Francesca stared down. In the porcelain tub, a tub that stood on gilt claw feet, floating in the two inches of leftover water, was a large plastic object in a nondescript color. But there was absolutely nothing nondescript about its shape and there was no mistaking what it was meant to represent. As Francesca stared, she felt herself warm.
Good God. Now she understood.
.
“She isn’t here and there is a back stairs which leads to the kitchen—she is gone,” Bragg said darkly, pausing on the threshold of the bathroom.
“Oh,” Francesca said, backing out and brushing past him in her haste.
So that was what a sex toy was. She simply could not get over it. Her mind spun.
“Oh, Christ,” Bragg said, stepping out of the bathroom.
She could not look him in the eye. “Well, she was most definitely in the bath.”
“That does not mean she did not kill her lover,” Bragg returned, far too evenly.
Still not looking at him, Francesca poked her head inside the bedroom, which was a red room with many Chinese paintings on the walls, gold velvet draperies, and an Oriental screen. The bed was large, also done up in red, and it dominated the room. It was perfectly made up.

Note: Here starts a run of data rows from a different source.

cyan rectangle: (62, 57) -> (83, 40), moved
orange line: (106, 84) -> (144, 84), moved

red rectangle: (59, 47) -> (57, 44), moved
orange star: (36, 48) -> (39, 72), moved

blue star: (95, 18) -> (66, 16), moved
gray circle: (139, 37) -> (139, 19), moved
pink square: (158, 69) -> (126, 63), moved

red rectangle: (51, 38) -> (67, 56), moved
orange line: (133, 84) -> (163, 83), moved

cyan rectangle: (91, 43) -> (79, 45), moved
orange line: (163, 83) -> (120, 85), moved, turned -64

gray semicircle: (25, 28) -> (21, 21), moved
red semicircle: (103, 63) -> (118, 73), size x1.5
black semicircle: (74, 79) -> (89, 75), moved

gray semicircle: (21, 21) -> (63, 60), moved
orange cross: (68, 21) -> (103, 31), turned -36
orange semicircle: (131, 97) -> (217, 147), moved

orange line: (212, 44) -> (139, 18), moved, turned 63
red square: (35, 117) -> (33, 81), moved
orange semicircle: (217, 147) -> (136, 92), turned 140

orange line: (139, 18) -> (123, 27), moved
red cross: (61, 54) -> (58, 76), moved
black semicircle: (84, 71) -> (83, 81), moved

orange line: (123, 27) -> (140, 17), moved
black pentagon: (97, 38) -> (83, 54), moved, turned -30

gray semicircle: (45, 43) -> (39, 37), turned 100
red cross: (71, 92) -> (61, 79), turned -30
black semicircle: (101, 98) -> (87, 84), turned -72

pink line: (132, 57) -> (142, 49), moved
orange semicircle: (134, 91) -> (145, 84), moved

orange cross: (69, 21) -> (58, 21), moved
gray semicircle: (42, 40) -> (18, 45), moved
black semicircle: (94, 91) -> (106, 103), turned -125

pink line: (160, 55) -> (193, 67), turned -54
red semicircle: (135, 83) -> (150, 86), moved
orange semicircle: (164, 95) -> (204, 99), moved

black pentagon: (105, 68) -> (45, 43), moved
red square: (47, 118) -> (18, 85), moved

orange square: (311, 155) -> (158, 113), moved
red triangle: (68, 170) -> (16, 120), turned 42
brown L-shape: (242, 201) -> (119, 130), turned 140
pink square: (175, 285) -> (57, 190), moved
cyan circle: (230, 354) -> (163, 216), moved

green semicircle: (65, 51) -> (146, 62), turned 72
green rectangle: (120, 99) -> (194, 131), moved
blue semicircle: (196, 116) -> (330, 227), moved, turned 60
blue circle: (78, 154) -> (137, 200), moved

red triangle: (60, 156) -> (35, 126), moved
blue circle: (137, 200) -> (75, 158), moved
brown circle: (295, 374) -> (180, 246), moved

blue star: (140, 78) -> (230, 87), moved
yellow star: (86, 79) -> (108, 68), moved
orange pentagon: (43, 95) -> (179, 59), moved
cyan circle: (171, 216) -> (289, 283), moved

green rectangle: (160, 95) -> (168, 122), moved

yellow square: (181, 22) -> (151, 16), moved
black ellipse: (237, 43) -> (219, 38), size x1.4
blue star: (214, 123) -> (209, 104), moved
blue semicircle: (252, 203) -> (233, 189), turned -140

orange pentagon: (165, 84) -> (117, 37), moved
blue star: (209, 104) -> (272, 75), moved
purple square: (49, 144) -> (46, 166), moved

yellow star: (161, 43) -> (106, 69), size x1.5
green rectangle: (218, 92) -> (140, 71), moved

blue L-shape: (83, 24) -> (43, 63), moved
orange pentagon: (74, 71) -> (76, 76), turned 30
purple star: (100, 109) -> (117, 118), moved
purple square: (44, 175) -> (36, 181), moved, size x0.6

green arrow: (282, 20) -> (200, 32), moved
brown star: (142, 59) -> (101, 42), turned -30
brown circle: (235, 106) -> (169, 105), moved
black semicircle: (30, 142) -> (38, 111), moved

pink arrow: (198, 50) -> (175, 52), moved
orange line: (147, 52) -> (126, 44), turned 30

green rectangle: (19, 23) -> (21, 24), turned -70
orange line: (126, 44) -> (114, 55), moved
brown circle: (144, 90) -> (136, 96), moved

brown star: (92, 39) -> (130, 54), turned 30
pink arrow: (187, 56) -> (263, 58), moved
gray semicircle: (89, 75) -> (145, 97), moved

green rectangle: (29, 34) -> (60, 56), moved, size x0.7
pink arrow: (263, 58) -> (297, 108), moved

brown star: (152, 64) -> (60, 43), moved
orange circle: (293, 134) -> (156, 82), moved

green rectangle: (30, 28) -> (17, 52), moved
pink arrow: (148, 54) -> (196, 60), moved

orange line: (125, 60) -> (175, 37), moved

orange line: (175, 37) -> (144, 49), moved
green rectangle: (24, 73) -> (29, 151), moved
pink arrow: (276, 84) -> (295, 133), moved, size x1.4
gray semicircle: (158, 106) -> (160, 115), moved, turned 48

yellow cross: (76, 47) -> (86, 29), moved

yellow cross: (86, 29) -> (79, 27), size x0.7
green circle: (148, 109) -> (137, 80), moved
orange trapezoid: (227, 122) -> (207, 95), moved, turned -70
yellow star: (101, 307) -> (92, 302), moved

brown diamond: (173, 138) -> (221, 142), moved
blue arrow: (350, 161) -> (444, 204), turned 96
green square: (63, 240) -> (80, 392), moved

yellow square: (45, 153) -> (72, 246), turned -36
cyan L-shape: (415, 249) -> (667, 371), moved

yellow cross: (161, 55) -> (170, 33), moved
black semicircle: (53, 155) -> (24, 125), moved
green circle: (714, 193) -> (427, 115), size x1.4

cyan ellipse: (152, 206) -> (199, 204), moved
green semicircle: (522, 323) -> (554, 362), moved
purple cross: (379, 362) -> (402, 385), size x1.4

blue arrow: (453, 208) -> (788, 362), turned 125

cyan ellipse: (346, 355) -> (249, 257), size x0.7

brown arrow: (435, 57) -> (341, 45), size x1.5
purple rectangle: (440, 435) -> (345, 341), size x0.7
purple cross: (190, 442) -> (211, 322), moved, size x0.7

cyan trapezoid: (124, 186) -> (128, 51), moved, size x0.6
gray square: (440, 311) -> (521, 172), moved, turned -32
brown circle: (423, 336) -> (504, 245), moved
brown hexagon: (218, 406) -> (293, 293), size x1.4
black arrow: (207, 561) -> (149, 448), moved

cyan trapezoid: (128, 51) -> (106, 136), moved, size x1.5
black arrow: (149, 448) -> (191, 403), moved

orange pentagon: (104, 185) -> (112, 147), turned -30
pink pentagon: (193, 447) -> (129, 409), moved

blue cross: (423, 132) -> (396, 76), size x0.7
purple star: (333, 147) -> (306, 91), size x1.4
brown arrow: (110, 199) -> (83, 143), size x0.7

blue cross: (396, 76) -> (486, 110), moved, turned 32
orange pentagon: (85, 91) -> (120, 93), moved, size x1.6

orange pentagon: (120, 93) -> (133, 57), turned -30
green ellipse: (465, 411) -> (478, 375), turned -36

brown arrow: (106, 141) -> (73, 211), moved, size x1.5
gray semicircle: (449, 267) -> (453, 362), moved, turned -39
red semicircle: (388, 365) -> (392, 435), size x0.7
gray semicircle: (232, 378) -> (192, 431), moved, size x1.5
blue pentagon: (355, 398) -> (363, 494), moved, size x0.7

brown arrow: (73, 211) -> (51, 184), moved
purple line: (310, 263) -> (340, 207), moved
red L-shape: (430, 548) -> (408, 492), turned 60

Francesca left the bedroom, glancing briefly down the back stairs. In the dark, and in her fear, she had never noticed stairs that led to and from the kitchen. “She was in the bath, Bragg,
exactly
as she said she was,” Francesca said.
He sighed, placing his hand on her shoulder and guiding her downstairs, the back way. Voices could now be heard in the foyer in the front of the apartment. “Francesca, you are young. And genteel. Perhaps she bathed
after
killing her lover.”
Bragg was one of the smartest men she knew; he was also very perceptive. Surely he had seen that plastic object floating in the bath? She said, harshly, “She bathed with her toy, Bragg.”
They had reached the kitchen. Francesca turned on the light as Bragg repeated, “As I said, perhaps she bathed after killing Randall.”
Francesca finally understood his meaning and she stared. “But that is sickly!”
“Yes, it is.” He left her standing in the kitchen as he went through the dining alcove and into the front hall.